Pour rappel, la Cour de cassation a par le passé toujours maintenu sa position quant à la sanction de la levée d’une promesse postérieure à la rétraction du promettant : dommages et intérêts.
Sous le lobbying de la doctrine et des praticiens, la réforme a cependant changé le régime de la promesse, permettant désormais de solliciter l’exécution forcée de la vente dans un tel cas.
Cependant, une telle solution, conformément à l’esprit du législateur ne devait s’appliquer qu’aux promesses conclues à partir du 1er octobre 2016 au regard de l’article 9 de l’ordonnance de 2016.
Et, de manière surprenante, mais aussi paradoxalement cohérente, la 3ème Chambre civile de la Cour de cassation a décidé d’appliquer à la lettre le principe de non rétroactivité et de juger uniquement au regard des dispositions antérieures à la réforme, refusant par conséquent la possibilité de demander l’exécution forcée de la promesse.

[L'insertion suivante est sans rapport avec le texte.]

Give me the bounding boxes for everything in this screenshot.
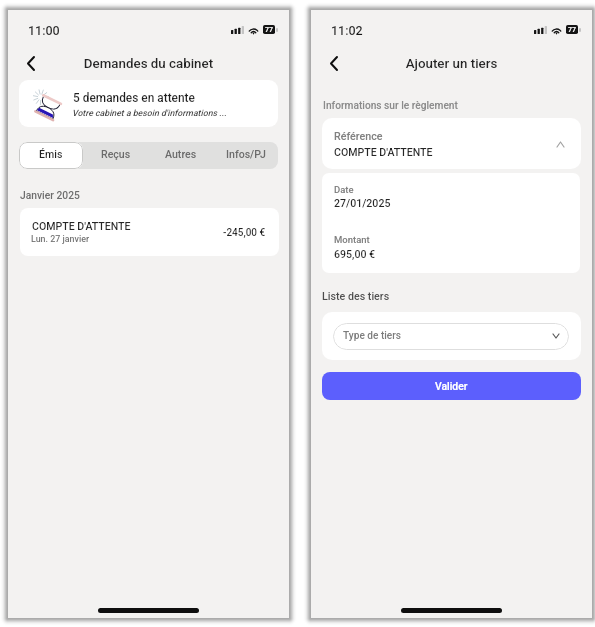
staticText: Liste des tiers	[322, 290, 390, 303]
staticText: Demandes du cabinet	[8, 56, 289, 72]
button[interactable]: Reçus	[83, 142, 148, 169]
button[interactable]: Référence	[322, 118, 581, 169]
staticText: Valider	[435, 380, 468, 392]
button[interactable]: 5 demandes en attente	[19, 80, 278, 127]
button[interactable]: COMPTE D'ATTENTE	[20, 208, 279, 256]
staticText: 11:00	[28, 23, 60, 38]
staticText: Informations sur le règlement	[323, 100, 458, 112]
button[interactable]: Type de tiers	[333, 323, 569, 350]
staticText: -245,00 €	[223, 227, 266, 239]
staticText: 27/01/2025	[334, 197, 391, 209]
button[interactable]: Autres	[148, 142, 213, 169]
staticText: Ajouter un tiers	[311, 56, 592, 72]
staticText: Montant	[334, 234, 370, 245]
staticText: Lun. 27 janvier	[31, 234, 90, 244]
button[interactable]: Back	[16, 48, 46, 78]
staticText: 11:02	[331, 23, 363, 38]
staticText: Reçus	[101, 148, 131, 160]
staticText: Référence	[334, 130, 383, 143]
staticText: COMPTE D'ATTENTE	[334, 146, 433, 158]
button[interactable]: Émis	[19, 142, 83, 169]
button[interactable]: Back	[319, 48, 349, 78]
other: Collapse	[557, 142, 564, 147]
button[interactable]: Infos/PJ	[213, 142, 278, 169]
staticText: 5 demandes en attente	[73, 91, 195, 105]
staticText: Émis	[39, 148, 63, 160]
staticText: COMPTE D'ATTENTE	[32, 220, 131, 232]
staticText: Date	[334, 184, 354, 195]
staticText: 77	[568, 26, 576, 34]
staticText: 77	[265, 26, 273, 34]
staticText: Autres	[165, 148, 197, 160]
staticText: Votre cabinet a besoin d'informations ..…	[72, 108, 227, 118]
staticText: Janvier 2025	[20, 189, 80, 201]
button[interactable]: Valider	[322, 372, 581, 400]
staticText: 695,00 €	[334, 248, 376, 260]
staticText: Type de tiers	[343, 330, 402, 342]
staticText: Infos/PJ	[226, 148, 266, 160]
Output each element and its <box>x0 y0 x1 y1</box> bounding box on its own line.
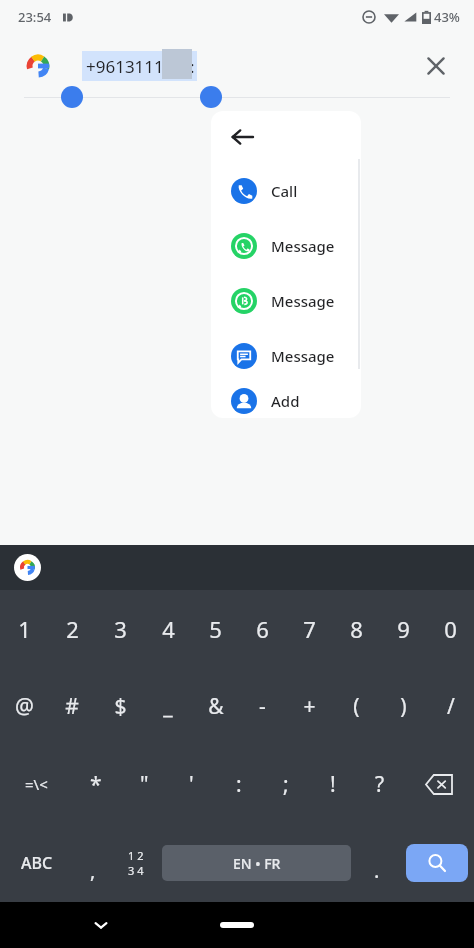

Pourquoi cohérente ? parce que la Cour a simplement appliqué un régime qu’elle a toujours défendu contre vents et marées, et ce malgré les critiques des praticiens et de la doctrine. Il n’y avait de ce fait aucun motif pour elle à opérer un revirement pour des promesses unilatérales soumises à la loi ancienne.
Une telle décision a suscité un doute sur la portée de l’arrêt de Chambre mixte du 24 février 2017 et sur la volonté de la Cour de cassation de faire rétroagir la réforme du droit des contrats.
Or, rapidement, il est apparu que la décision rendue par la 3ème Chambre semblait être une décision de résistance, vis-à-vis des autres Chambres de la Cour de cassation.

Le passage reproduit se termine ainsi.